About this task> Every line below should be set down exactly as it appears.

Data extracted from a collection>
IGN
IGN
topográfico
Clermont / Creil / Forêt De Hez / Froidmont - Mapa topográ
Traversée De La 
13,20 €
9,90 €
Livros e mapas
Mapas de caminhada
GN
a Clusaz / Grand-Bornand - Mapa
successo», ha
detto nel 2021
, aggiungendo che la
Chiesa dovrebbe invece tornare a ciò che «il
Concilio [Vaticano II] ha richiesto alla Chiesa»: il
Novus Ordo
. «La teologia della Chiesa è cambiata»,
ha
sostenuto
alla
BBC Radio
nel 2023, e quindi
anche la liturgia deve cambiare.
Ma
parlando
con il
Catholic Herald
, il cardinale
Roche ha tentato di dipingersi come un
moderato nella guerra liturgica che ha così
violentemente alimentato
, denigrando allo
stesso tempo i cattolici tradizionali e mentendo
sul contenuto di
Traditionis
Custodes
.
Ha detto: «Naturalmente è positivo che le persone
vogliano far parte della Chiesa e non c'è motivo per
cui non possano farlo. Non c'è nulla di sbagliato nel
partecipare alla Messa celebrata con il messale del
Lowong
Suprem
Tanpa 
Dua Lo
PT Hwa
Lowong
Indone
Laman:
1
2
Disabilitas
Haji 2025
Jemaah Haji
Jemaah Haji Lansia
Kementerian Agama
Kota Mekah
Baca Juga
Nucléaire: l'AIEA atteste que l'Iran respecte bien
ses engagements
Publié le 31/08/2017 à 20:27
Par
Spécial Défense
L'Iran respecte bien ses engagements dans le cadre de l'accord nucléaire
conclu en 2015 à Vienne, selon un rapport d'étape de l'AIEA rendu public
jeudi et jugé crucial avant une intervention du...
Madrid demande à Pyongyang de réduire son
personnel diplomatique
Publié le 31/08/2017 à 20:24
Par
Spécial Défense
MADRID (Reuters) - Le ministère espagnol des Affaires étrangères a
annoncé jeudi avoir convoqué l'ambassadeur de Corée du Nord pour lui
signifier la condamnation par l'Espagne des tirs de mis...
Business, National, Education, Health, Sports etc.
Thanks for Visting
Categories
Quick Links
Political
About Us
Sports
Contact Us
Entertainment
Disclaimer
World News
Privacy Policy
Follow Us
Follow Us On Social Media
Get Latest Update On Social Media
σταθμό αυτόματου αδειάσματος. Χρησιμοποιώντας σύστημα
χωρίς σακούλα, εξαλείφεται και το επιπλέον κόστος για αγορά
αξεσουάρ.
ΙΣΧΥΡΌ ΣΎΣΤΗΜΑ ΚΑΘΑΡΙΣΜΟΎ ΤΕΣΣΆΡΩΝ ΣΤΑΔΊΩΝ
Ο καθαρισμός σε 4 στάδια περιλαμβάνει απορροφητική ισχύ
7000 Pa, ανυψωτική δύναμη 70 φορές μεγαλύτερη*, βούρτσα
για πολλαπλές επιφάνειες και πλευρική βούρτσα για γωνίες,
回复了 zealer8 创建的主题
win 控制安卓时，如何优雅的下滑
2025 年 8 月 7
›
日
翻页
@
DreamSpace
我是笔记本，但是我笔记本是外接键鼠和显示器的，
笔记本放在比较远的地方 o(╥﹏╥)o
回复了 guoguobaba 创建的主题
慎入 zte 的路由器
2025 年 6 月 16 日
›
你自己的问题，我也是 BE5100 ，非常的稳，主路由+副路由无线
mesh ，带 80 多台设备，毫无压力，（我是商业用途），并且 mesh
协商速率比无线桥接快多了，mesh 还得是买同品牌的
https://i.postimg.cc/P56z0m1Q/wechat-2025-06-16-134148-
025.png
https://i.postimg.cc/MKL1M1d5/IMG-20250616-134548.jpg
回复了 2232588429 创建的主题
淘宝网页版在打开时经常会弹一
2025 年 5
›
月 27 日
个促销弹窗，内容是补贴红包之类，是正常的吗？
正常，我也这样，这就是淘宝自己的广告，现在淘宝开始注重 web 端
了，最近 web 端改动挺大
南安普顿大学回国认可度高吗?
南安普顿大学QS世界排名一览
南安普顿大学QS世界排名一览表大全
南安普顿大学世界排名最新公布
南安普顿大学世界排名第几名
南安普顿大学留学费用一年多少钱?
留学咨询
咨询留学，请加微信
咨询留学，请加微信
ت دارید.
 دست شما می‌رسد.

Solution to this task>
IGN
IGN
topográfico
Clermont / Creil / Forêt De Hez / Froidmont - Mapa topográ
Traversée De La 
13,20 €
9,90 €
Livros e mapas
Mapas de caminhada
GN
a Clusaz / Grand-Bornand - Mapa
successo», ha
detto nel 2021
, aggiungendo che la
Chiesa dovrebbe invece tornare a ciò che «il
Concilio [Vaticano II] ha richiesto alla Chiesa»: il
Novus Ordo
. «La teologia della Chiesa è cambiata»,
ha
sostenuto
alla
BBC Radio
nel 2023, e quindi
anche la liturgia deve cambiare.
Ma
parlando
con il
Catholic Herald
, il cardinale
Roche ha tentato di dipingersi come un
moderato nella guerra liturgica che ha così
violentemente alimentato
, denigrando allo
stesso tempo i cattolici tradizionali e mentendo
sul contenuto di
Traditionis
Custodes
.
Ha detto: «Naturalmente è positivo che le persone
vogliano far parte della Chiesa e non c'è motivo per
cui non possano farlo. Non c'è nulla di sbagliato nel
partecipare alla Messa celebrata con il messale del
Lowong
Suprem
Tanpa 
Dua Lo
PT Hwa
Lowong
Indone
Laman:
1
2
Disabilitas
Haji 2025
Jemaah Haji
Jemaah Haji Lansia
Kementerian Agama
Kota Mekah
Baca Juga
Nucléaire: l'AIEA atteste que l'Iran respecte bien
ses engagements
Publié le 31/08/2017 à 20:27
Par
Spécial Défense
L'Iran respecte bien ses engagements dans le cadre de l'accord nucléaire
conclu en 2015 à Vienne, selon un rapport d'étape de l'AIEA rendu public
jeudi et jugé crucial avant une intervention du...
Madrid demande à Pyongyang de réduire son
personnel diplomatique
Publié le 31/08/2017 à 20:24
Par
Spécial Défense
MADRID (Reuters) - Le ministère espagnol des Affaires étrangères a
annoncé jeudi avoir convoqué l'ambassadeur de Corée du Nord pour lui
signifier la condamnation par l'Espagne des tirs de mis...
Business, National, Education, Health, Sports etc.
Thanks for Visting
Categories
Quick Links
Political
About Us
Sports
Contact Us
Entertainment
Disclaimer
World News
Privacy Policy
Follow Us
Follow Us On Social Media
Get Latest Update On Social Media
σταθμό αυτόματου αδειάσματος. Χρησιμοποιώντας σύστημα
χωρίς σακούλα, εξαλείφεται και το επιπλέον κόστος για αγορά
αξεσουάρ.
ΙΣΧΥΡΌ ΣΎΣΤΗΜΑ ΚΑΘΑΡΙΣΜΟΎ ΤΕΣΣΆΡΩΝ ΣΤΑΔΊΩΝ
Ο καθαρισμός σε 4 στάδια περιλαμβάνει απορροφητική ισχύ
7000 Pa, ανυψωτική δύναμη 70 φορές μεγαλύτερη*, βούρτσα
για πολλαπλές επιφάνειες και πλευρική βούρτσα για γωνίες,
回复了 zealer8 创建的主题
win 控制安卓时，如何优雅的下滑
2025 年 8 月 7
›
日
翻页
@
DreamSpace
我是笔记本，但是我笔记本是外接键鼠和显示器的，
笔记本放在比较远的地方 o(╥﹏╥)o
回复了 guoguobaba 创建的主题
慎入 zte 的路由器
2025 年 6 月 16 日
›
你自己的问题，我也是 BE5100 ，非常的稳，主路由+副路由无线
mesh ，带 80 多台设备，毫无压力，（我是商业用途），并且 mesh
协商速率比无线桥接快多了，mesh 还得是买同品牌的
https://i.postimg.cc/P56z0m1Q/wechat-2025-06-16-134148-
025.png
https://i.postimg.cc/MKL1M1d5/IMG-20250616-134548.jpg
回复了 2232588429 创建的主题
淘宝网页版在打开时经常会弹一
2025 年 5
›
月 27 日
个促销弹窗，内容是补贴红包之类，是正常的吗？
正常，我也这样，这就是淘宝自己的广告，现在淘宝开始注重 web 端
了，最近 web 端改动挺大
南安普顿大学回国认可度高吗?
南安普顿大学QS世界排名一览
南安普顿大学QS世界排名一览表大全
南安普顿大学世界排名最新公布
南安普顿大学世界排名第几名
南安普顿大学留学费用一年多少钱?
留学咨询
咨询留学，请加微信
咨询留学，请加微信
ت دارید.
 دست شما می‌رسد.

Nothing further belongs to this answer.